(Exercise data)
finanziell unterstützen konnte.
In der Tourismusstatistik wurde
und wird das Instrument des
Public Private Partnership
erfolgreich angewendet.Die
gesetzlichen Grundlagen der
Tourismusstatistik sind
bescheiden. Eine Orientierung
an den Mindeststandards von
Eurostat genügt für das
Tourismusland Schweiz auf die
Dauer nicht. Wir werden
(End Exercise data)
(Exercise data)
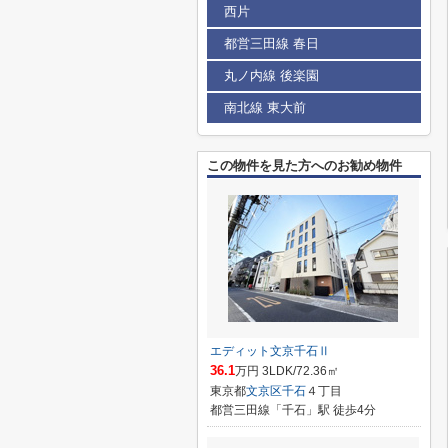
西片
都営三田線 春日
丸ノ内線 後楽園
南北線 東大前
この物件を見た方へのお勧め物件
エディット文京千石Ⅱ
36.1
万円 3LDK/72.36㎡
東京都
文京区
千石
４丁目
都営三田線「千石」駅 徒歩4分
(End Exercise data)
(Exercise data)
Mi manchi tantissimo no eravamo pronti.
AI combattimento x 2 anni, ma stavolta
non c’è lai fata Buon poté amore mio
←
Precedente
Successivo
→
(End Exercise data)
Check each line of the data above, and please copy the ones in which the string "Tourismusstatistik" occurs.

In der Tourismusstatistik wurde
Tourismusstatistik sind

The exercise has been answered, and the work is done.